### What is expected
Pull every line with the word "plus" out of the entries below.

[Start of section]

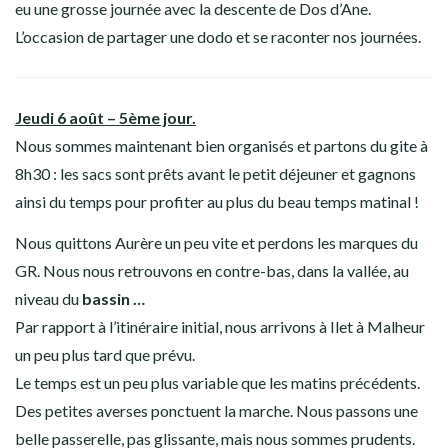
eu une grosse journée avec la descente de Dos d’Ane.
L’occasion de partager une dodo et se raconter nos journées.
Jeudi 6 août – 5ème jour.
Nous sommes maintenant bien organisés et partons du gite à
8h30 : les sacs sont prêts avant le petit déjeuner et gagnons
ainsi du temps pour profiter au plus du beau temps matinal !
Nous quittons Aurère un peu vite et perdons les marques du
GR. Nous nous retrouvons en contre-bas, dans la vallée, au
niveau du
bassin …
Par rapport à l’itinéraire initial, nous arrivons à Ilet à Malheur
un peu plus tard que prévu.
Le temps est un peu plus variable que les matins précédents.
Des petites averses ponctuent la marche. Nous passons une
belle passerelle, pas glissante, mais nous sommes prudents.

[End of section]
[Start of section]

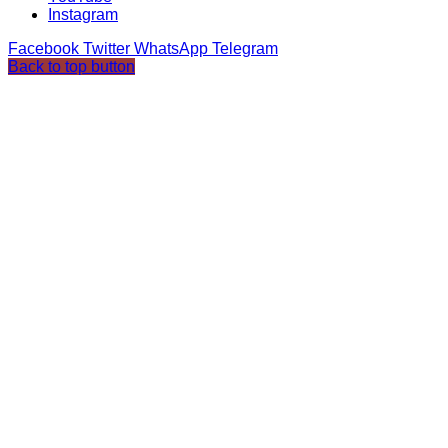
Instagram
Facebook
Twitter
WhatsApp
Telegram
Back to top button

[End of section]

### Exercise response
ainsi du temps pour profiter au plus du beau temps matinal !
un peu plus tard que prévu.
Le temps est un peu plus variable que les matins précédents.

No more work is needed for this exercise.